» **Exercise prompt**: A single number is the answer: the count of lines in the records that hold the word "blenders".

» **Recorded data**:
Content starts

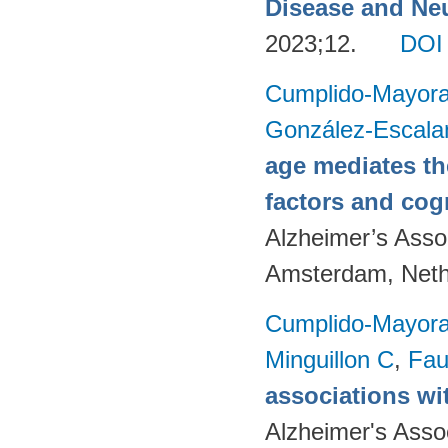
Disease and Neu
2023;12.
DOI
Cumplido-Mayoral
González-Escala
age mediates th
factors and cog
Alzheimer’s Assoc
Amsterdam, Neth
Cumplido-Mayoral
Minguillon C
,
Fau
associations wi
Alzheimer's Asso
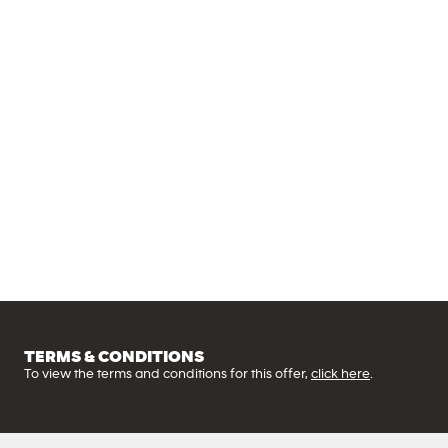
State
of
the
art
equipment
TERMS & CONDITIONS
To view the terms and conditions for this offer,
click here
.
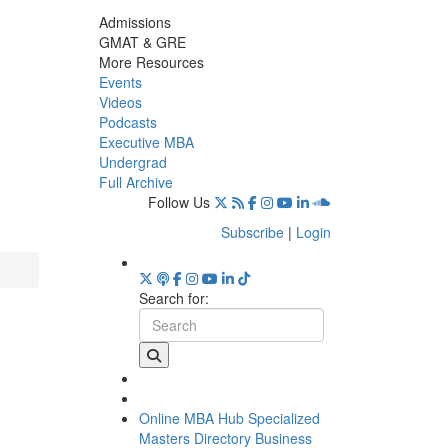
Admissions
GMAT & GRE
More Resources
Events
Videos
Podcasts
Executive MBA
Undergrad
Full Archive
Follow Us
Subscribe
|
Login
Search for:
Online MBA Hub
Specialized
Masters Directory
Business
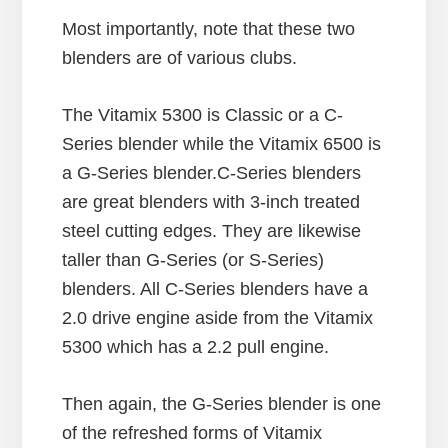
Most importantly, note that these two
blenders are of various clubs.
The Vitamix 5300 is Classic or a C-
Series blender while the Vitamix 6500 is
a G-Series blender.C-Series blenders
are great blenders with 3-inch treated
steel cutting edges. They are likewise
taller than G-Series (or S-Series)
blenders. All C-Series blenders have a
2.0 drive engine aside from the Vitamix
5300 which has a 2.2 pull engine.
Then again, the G-Series blender is one
of the refreshed forms of Vitamix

Content ends

» **Exercise output**: 4